Sonntag, 21. März 2021

Aus der Praxis – Emotionales Essen

 

                                                                 Foto: A.Wende

 

Als ein anderer darüber klagte, dass ihm das Essen nicht schmecke, sagte Sokrates: Akumenos weiß dagegen ein gutes Mittel. Was für eins? fragte jener. Man soll das übermäßige Essen sein lassen, antwortete Sokrates, denn wenn man es aufgebe, werde einem das Essen trefflicher schmecken, billiger sein und besser bekommen.

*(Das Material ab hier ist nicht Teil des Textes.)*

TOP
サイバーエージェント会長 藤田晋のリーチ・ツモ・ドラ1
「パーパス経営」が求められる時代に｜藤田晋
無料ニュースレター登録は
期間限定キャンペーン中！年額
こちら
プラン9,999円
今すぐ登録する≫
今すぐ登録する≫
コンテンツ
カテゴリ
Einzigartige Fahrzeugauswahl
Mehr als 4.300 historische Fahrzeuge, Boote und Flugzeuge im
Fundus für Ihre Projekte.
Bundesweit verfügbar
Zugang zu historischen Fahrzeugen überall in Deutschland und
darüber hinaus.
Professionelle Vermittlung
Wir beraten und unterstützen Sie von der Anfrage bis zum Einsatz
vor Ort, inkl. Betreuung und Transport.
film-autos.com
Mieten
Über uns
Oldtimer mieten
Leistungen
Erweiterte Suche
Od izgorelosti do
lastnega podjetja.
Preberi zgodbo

Haben wir Stress, schüttet das Gehirn das Stresshormon Cortisol aus. Dauerstress führt zu einem dauerhaft erhöhten Cortisolspiegel. Zugleich werden die zur Gruppe der Neurotransmitter gehörenden Katecholamine Adrenalin und Noradrenalin freigesetzt. Ein Überschuss an Noradrenalin führt unter anderem zu einer Engstellung der Gefäße und damit zu einer Erhöhung des Blutdrucks. Zudem hemmen Adrenalin und Noradrenalin die Insulinausschüttung. Der Blutzucker steigt an. Ein zu viel an Adrenalin löst außerdem innere Unruhe und Angst aus.
Eine weitere Folge von Dauerstress: Unsere Hirnareale, die für das bewusste Handeln verantwortlich sind, werden blockiert. Stattdessen wird das sogenannte Stammhirn aktiviert, das die überlebenswichtigen Funktionen und Triebe steuert.
Stress setzt auch die Wahrnehmung innerer Signale wie Hunger und Sättigung herab.  Manche Menschen verlegen sich auf das sogenannte emotionale Essen.
 
Was bedeutet das?
Wir essen nicht, weil wir hungrig sind, sondern weil das Gehirn uns vorgaukelt, dass wir damit den Stress bewältigen können. Auch Langeweile kann dazu führen, unabhängig vom natürlichen Hungergefühl, zu viel und zu oft zu essen.
Der kurzfristige Effekt: Durch Essen tritt eine emotionale Entlastung ein.
Der langfristige Effekt: Essen wird zur Kompensationsstrategie und damit zu einer ungesunden Gewohnheit.
 
Zu oft, zu viel, zu fett essen, ist für viele Menschen in der Pandemie ein Thema geworden. Auch Kinder- und Jugendpsychiater berichten von zunehmenden Essstörungen seit Beginn der Pandemie und während der Lockdowns.
 
Emotionales Essen ist immer die Folge eines seelischen Konfliktes oder eines Problems, und wie alles, was wir zu viel konsumieren, um etwas zu verdrängen oder abzuspalten, nicht die Lösung für das Problem. Im Gegenteil - wir haben ein weiteres Problem.
 
Wie stoppt man das?
Um mit dem emotionalen Essen aufzuhören ist es hilfreich, sich mit dem eigentlichen Problem auseinanderzusetzen. Dazu gehört, sich zu fragen, wonach man eigentlich hungert, um den Kern des Problems zu erforschen und es dann zu lösen.
 
Eine kleine Anleitung zur Selbsthilfe ist die Selbstbeobachtung.
Jedes Mal, wenn wir etwas essen wollen, halten wir einen Moment inne und erforschen den Auslösereiz. Wir fragen uns: uns: Willst du jetzt essen, weil du hungrig bist oder willst du ein Gefühl kompensieren? Und weiter: Welches Gefühl willst du gerade nicht fühlen?
Dann lassen wir dieses Gefühl da sein und beobachten es, anstatt es „wegessen“ zu wollen. Wenn es sein darf, kann es auch wieder gehen. Kein Gefühl bleibt, wenn wir es nicht festhalten. 
 
Auf diese Weise lernen wir uns selbst nicht nur besser kennen und angemessener mit unseren Gefühlen umzugehen, mit der Zeit tritt wieder eine gesunde Kontrolle über das ungesunde Essverhaltenen ein. Wir gewinnen unser natürliches Essverhalten zurück und essen bewusst - und wir essen, was für unseren Körper heilsam ist.
Wir lassen das Kompensieren und tun uns, anstatt zu viel zu essen, etwas wirklich Gutes.